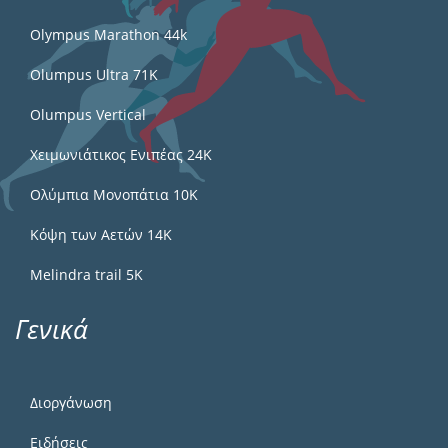
Olympus Marathon 44k
Olumpus Ultra 71K
Olumpus Vertical
Χειμωνιάτικος Ενιπέας 24Κ
Ολύμπια Μονοπάτια 10Κ
Κόψη των Αετών 14Κ
Melindra trail 5Κ
Γενικά
Διοργάνωση
Ειδήσεις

▸ ACTION ITEM:
Every entry above should be printed again exactly, except for the pictures.

▸ COMPLETED TASK:
Olympus Marathon 44k
Olumpus Ultra 71K
Olumpus Vertical
Χειμωνιάτικος Ενιπέας 24Κ
Ολύμπια Μονοπάτια 10Κ
Κόψη των Αετών 14Κ
Melindra trail 5Κ
Γενικά
Διοργάνωση
Ειδήσεις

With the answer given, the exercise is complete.